Beliefnet
As the holidays approach, many of us will have the chance to sit down in person and speak with friends and family members who have deeply different political views. While some might avoid talking about politics for fear of negative consequences, such conversations can be remarkably good opportunities to strengthen relationships and create mutual understanding. Yet it is not always easy to have constructive conversations, particularly when strong emotions are involved.

To help, Public Conversations Project has developed a new one-page guide to one-on-one conversations. We encourage you to find some quiet time to connect with someone you care about, and to use PCP's guide to explore your hopes and concerns about what lies ahead for the U.S. and the world.

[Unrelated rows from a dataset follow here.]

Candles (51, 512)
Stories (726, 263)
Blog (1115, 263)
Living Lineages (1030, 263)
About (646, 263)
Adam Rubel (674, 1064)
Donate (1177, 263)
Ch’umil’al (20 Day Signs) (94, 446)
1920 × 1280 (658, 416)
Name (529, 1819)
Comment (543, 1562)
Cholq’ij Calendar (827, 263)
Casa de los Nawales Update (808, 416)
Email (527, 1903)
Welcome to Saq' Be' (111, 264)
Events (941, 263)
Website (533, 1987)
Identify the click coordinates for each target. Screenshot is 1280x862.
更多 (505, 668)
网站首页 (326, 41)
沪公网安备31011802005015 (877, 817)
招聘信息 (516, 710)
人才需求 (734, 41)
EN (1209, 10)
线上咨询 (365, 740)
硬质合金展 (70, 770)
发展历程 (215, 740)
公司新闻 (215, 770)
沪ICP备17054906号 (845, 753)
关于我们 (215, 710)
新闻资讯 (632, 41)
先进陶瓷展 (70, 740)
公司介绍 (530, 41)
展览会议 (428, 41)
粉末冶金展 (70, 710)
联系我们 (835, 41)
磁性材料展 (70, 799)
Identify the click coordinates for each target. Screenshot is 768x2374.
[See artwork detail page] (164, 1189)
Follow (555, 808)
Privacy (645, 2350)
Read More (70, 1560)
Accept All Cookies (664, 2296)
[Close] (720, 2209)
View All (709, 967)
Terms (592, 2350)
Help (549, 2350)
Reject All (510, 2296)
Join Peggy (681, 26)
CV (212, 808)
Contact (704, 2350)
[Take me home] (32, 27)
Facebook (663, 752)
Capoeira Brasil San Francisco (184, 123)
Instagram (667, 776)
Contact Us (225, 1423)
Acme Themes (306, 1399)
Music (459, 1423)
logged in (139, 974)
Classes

Start by asking yourself a few questions to help you prepare
What's at the heart of your desire to reach out to the person you have in mind? Do you hope for mutual understanding or will you feel satisfied only if you can persuade them to "concede" certain points? In what contexts are you able (or not so able) to listen without interrupting and to speak with care? Can you reach out in a way that doesn't rush or pressure the other person to agree to talk? Are you open to the possibility that your invitation might be turned down? If the person accepts, will you be happy with modest progress, or do you hope one conversation will "solve everything"?

Make the invitation with clarity about its purpose and with a spirit of genuine interest.

Example: I know we voted for different candidates, and I'm really interested in understanding what you see in X that won your support. Would you be willing to find some quiet time to share your thoughts and listen to mine - without trying to "convert" each other, simply to understand?

Set the stage
Agree to a time/space that is private and free from distraction. Ahead of time, let the person know the types of questions you hope to explore. (You could even give them a copy of this page!) Let them know that you plan to answer the same questions, so you both learn about and from each other without anyone being on the defensive.

Start by talking about how you can have a good conversation.Example: I'm glad we have the chance to talk. As we discussed, I hope this won't become a political "debate," so can we focus on our personal experiences and not speak for entire groups or political parties? Can we agree not to try to change each other's minds? Can we agree to avoid labels or language that might be insulting? Can we also take turns, without interrupting so we both can be heard? Would that work? What else should we consider before diving in?

Questions to consider
How this works: Agree to questions you both will answer, and decide who will speak first. Start with a short pause for reflection. One person listens without interrupting. Take a minute for reflection. Next trade roles, so the first person who spoke listens while the second person answers the same question. Try this with at least three questions. Then, in a more free-form way, start asking each other questions about what you've heard so far - not rhetorical questions - but questions that represent genuine curiosity about each other's experiences and perspectives.

Sample questions include:
1. Can you tell me something about your life experience that can help me understand your reasons for voting as you did?

2. What are your hopes and fears for the next four years? What is at the "heart of the matter" for you?

3. Do you have any mixed feelings, value conflicts or uncertainties about the candidate/issues you supported?

4. Have you ever felt stereotyped by people holding different political views? If so, how? Which of those stereotypes was most distressing to you? Most inaccurate? Why?

5. Given the challenges we face, what dreams do you have for yourself, your family, community, or country? What steps can you take toward making one dream real? How might others support you?